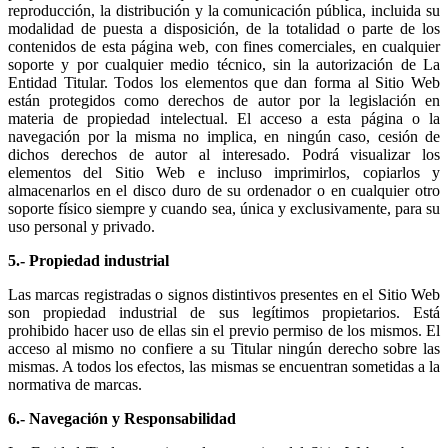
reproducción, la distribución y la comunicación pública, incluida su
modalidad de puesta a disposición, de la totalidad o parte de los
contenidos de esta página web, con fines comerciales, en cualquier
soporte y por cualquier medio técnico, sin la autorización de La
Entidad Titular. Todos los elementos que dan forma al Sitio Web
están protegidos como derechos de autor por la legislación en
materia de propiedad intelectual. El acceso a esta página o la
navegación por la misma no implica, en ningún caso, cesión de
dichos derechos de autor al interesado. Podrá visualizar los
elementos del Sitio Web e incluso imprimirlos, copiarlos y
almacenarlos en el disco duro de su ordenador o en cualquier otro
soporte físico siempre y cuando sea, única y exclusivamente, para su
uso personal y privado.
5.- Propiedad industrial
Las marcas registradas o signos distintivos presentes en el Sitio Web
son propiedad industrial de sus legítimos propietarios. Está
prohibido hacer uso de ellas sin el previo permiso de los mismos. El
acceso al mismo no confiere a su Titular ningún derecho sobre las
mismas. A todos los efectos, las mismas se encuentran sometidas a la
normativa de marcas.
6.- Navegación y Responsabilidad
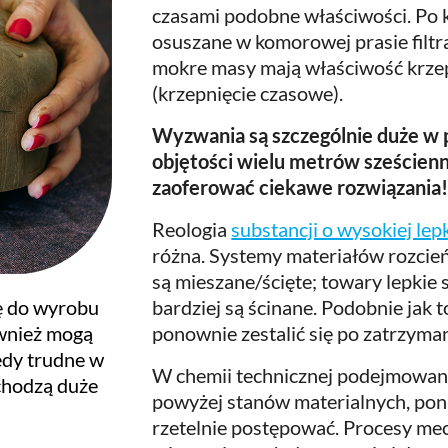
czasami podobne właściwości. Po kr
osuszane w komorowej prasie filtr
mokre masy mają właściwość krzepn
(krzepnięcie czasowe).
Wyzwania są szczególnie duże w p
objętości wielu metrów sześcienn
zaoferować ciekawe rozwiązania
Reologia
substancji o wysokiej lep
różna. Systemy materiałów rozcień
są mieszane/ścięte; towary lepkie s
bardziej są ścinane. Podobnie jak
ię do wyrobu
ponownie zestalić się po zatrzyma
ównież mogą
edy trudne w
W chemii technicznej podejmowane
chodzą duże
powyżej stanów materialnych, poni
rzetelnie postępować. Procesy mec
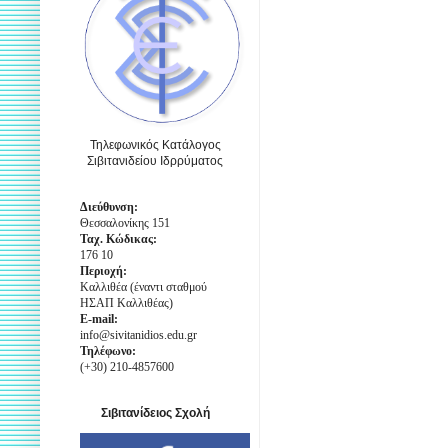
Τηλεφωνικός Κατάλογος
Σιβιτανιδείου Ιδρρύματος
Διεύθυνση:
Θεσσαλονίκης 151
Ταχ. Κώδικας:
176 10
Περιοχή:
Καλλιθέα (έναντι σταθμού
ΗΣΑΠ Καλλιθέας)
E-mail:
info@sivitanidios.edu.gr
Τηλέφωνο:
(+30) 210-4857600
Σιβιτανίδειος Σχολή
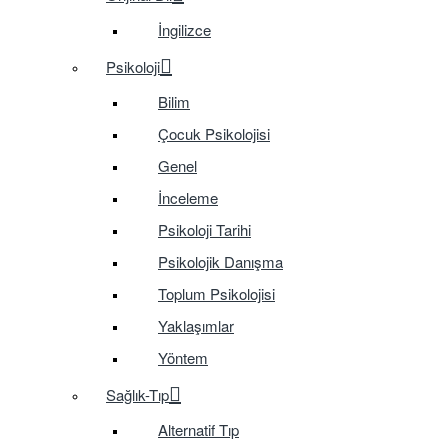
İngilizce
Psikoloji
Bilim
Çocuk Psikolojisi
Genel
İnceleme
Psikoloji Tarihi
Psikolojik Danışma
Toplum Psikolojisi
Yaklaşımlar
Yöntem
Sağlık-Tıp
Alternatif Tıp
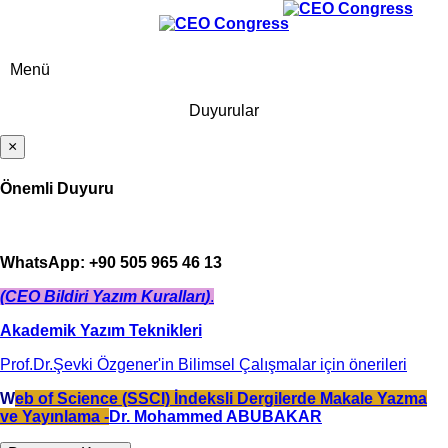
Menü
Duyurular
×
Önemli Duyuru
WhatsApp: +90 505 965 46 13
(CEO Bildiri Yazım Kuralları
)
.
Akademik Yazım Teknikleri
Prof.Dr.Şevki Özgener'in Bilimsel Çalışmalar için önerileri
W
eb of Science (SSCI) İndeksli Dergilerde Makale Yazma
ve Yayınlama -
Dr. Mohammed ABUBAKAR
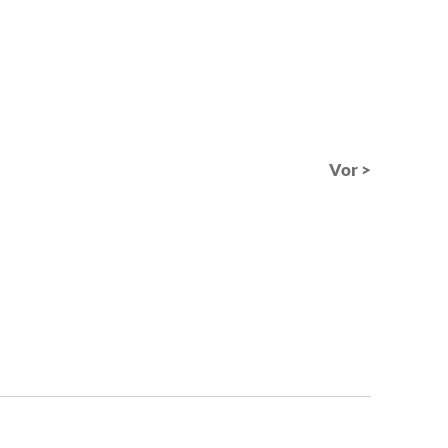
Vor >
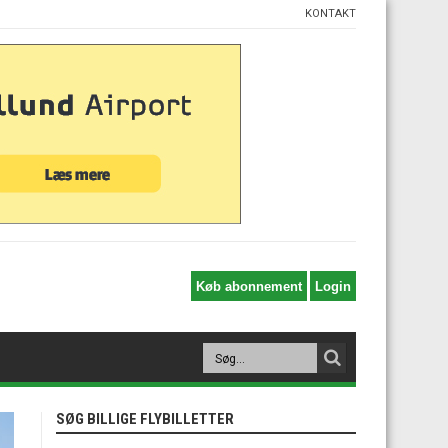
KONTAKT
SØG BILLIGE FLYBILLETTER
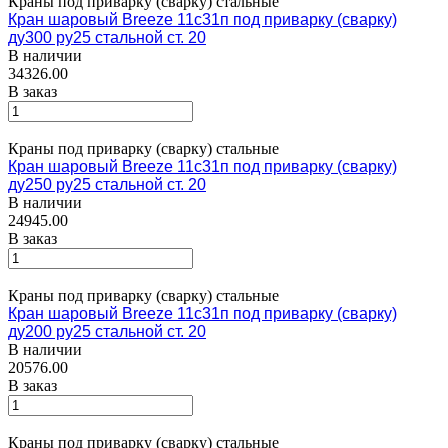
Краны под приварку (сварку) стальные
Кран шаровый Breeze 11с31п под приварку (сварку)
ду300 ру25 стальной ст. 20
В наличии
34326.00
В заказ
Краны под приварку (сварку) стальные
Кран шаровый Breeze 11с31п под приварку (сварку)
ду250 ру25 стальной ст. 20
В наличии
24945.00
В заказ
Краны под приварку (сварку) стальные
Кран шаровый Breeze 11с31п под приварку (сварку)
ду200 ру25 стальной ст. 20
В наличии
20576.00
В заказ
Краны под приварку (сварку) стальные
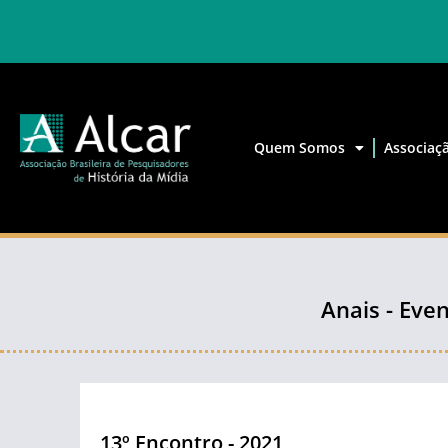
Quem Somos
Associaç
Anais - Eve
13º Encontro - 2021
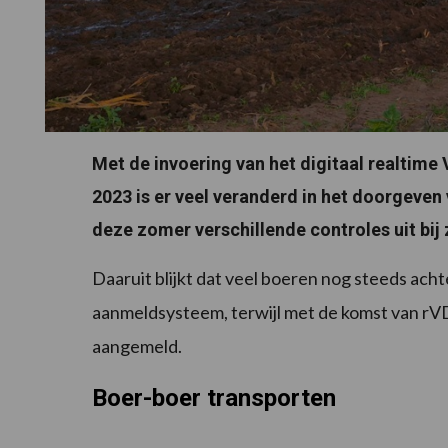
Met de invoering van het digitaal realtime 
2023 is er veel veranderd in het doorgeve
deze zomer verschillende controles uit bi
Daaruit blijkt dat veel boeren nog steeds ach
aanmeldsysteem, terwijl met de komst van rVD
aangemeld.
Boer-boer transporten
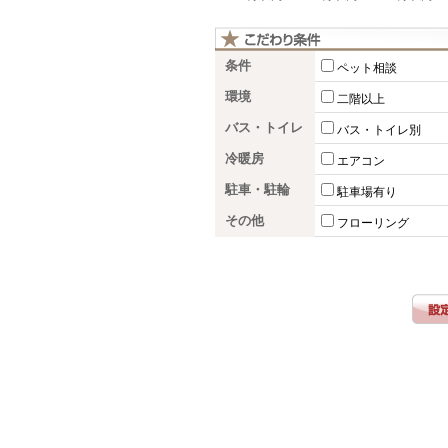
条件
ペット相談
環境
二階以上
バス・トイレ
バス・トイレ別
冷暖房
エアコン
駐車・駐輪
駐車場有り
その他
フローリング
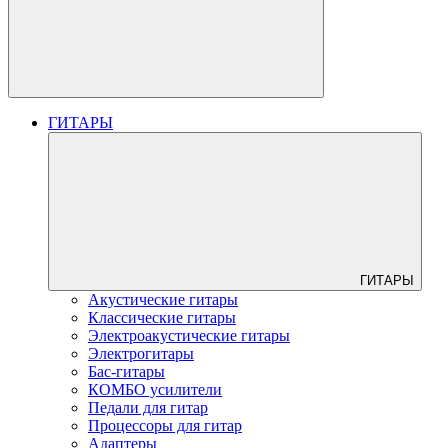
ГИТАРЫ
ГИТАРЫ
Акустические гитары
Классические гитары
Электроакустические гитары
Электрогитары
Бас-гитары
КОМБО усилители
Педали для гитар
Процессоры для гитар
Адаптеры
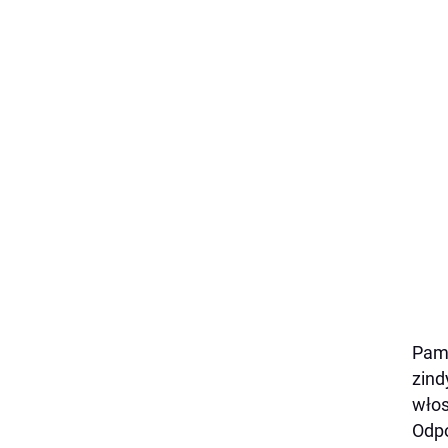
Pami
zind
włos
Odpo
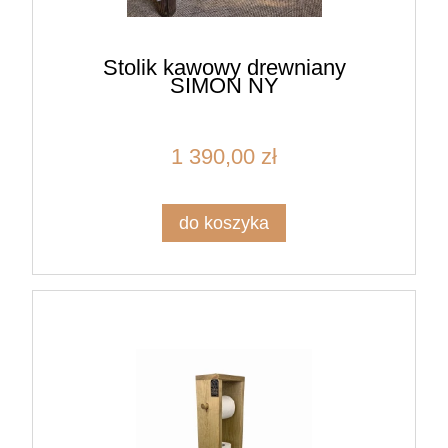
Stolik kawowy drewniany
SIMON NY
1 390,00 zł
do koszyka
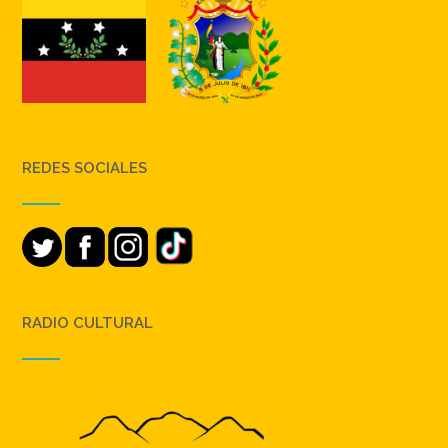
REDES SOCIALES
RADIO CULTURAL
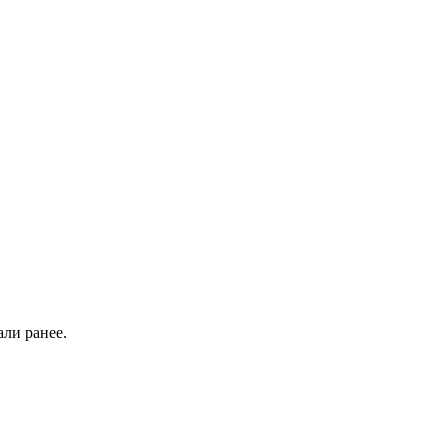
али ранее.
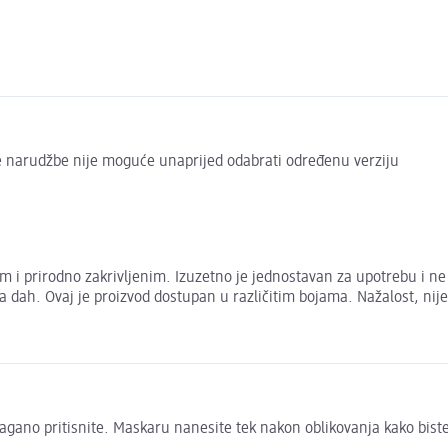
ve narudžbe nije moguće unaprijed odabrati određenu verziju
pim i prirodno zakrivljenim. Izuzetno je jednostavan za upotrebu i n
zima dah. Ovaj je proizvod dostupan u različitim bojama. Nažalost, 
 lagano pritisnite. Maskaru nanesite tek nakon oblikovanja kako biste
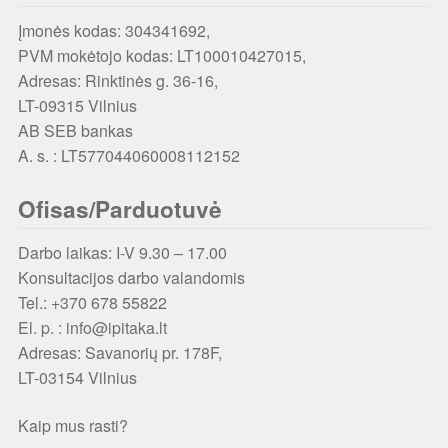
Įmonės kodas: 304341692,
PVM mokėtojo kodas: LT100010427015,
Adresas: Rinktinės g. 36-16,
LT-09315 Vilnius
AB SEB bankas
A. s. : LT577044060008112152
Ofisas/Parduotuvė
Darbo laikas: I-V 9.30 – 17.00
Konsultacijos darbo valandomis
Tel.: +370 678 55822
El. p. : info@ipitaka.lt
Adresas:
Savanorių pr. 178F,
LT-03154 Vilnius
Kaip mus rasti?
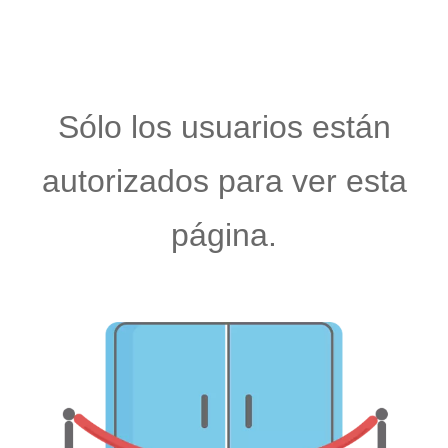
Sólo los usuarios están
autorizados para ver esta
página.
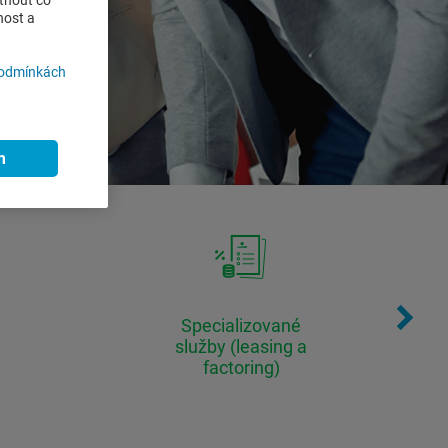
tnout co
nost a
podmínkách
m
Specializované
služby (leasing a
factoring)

□ □ □

Work item: Everything from the line with "КОМБО усилители" down to the line with "LT-09315 Vilnius" in the data above should be copied exactly, with both end lines kept and the pictures left out.

Solution for this exercise:
КОМБО усилители
Педали для гитар
Процессоры для гитар
Адаптеры
Pami
zind
włos
Odpo
Stolik kawowy drewniany
SIMON NY
1 390,00 zł
do koszyka
REDES SOCIALES
RADIO CULTURAL
али ранее.
ve narudžbe nije moguće unaprijed odabrati određenu verziju
pim i prirodno zakrivljenim. Izuzetno je jednostavan za upotrebu i n
zima dah. Ovaj je proizvod dostupan u različitim bojama. Nažalost, 
 lagano pritisnite. Maskaru nanesite tek nakon oblikovanja kako biste
Įmonės kodas: 304341692,
PVM mokėtojo kodas: LT100010427015,
Adresas: Rinktinės g. 36-16,
LT-09315 Vilnius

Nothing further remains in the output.